On the DC side (left side of the panel), I installed a new Balmer Smart Gauge to complement my 4 x 6 volt house battery bank. Now I can monitor voltage on both the house and engine start (single Group 27) batteries. It also self calibrates and reads out the State of Charge of the house bank which gives me insight into my rate of consumption or recharge. I'm already seeing that the 35 amp stock alternator doesn't do much in recharging my batteries. I knew it didn't but not with any degree of accuracy. Thanks Mainsail for doing all the research on this device. I purchased it on an Active Captain special price at Defender a couple of months ago. I also used an old analog DC Ammeter I've had forever that has an internal shunt, so wiring it in series with the panel feed was easy. I could really see the reduction in draw as I swapped my incandescent light bulbs out for LEDs. The last big improvement was to buy a power accessory from the auto parts store that had 2 12V DC power receptacles and 2 USB ports. I took it apart and drilled my aluminum plate out to accept them.

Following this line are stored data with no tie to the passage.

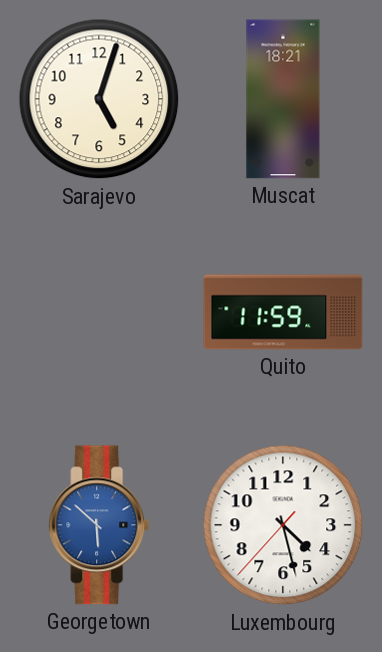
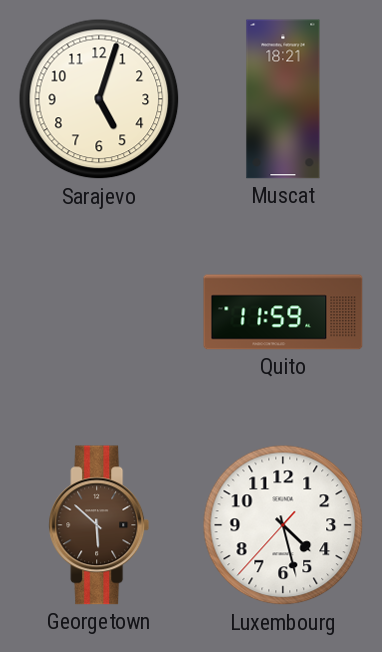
Georgetown dial: blue -> brown
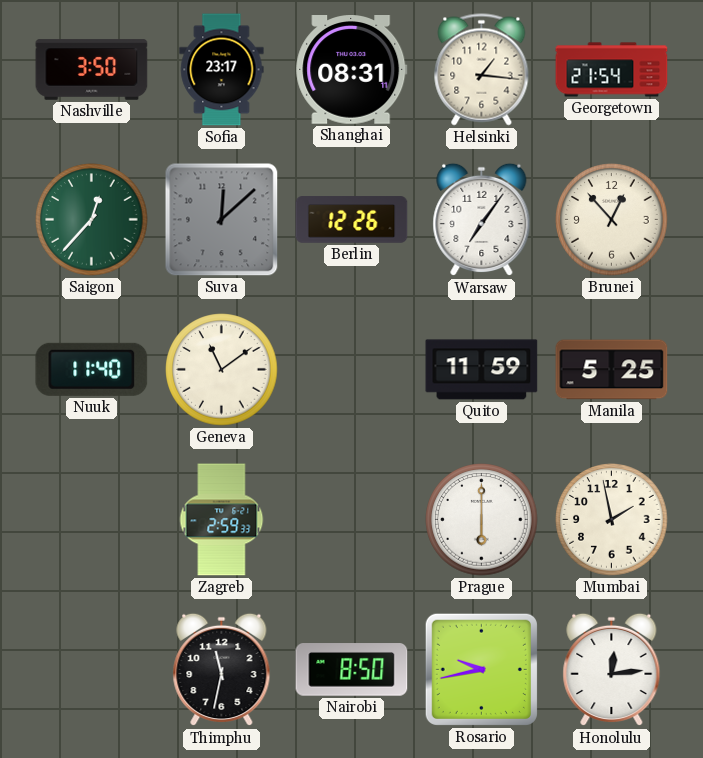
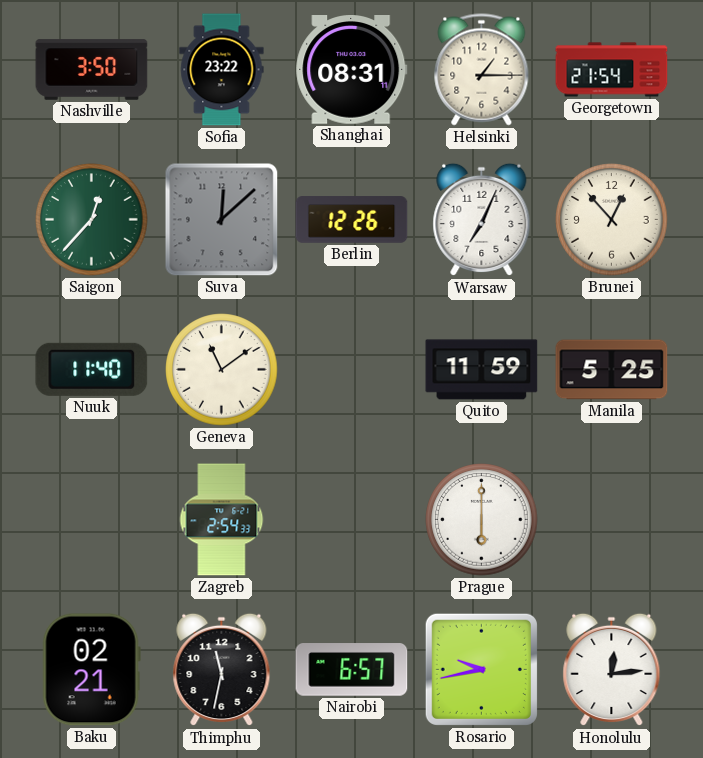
Sofia: 23:17 -> 23:22
Helsinki: 1:16 -> 1:15
Warsaw: 7:06 -> 7:04
Zagreb: 2:59 -> 2:54
Mumbai: 1:58 -> none
Baku: none -> 02:21
Nairobi: 8:50 -> 6:57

Very convenient.
On the AC side I installed a combination digital voltmeter/ammeter that I bought on Amazon. That was easy to wire as it uses a sense coil for current that I slipped over the AC main wire as it attaches to the circuit breaker. I monitor voltage on the input of the circuit breaker so I can see right away if the shore power is on even if my main is off. Nice to see the current draw of the water heater, microwave and space heater (the big ticket items). We've always been careful of what breakers to turn off before using those various devices (never in combination) just so we don't run the risk of overheating wiring if the breaker should not trip. I also added a GFCI outlet at the nav station in that new panel. It was always a pain to drape a power cord clear back (or really forward) half way down the cabin to the nearest 110V receptacle to use some accessory. Since this model Hunter had no GFCI receptacles at all, it is a nice addition. The port AC breaker had two black wires sharing the output terminal: one went aft to a single receptacle in the rear stateroom, the other went forward to service receptacles in the main salon, vanity and forward v-berth areas. In the new setup, I ran a single wire off the breaker to the Line feed input of the GFCI. Then I took the existing cable that went aft and attached it to the Load side of the GFCI. I then took a new piece of 14/2 with ground and came back from the aft receptacle and connected it to the previous run going forward. Now that GFCI at the nav table protects the entire port side of the boat. Much safer. I still have to install another GFCI on the starboard galley receptacle to protect that side (next week).
Its nice to monitor usage and tidy up a bit with extraneous cords for laptops, cell phones and the like. And I like the security of the GFCI (long overdue).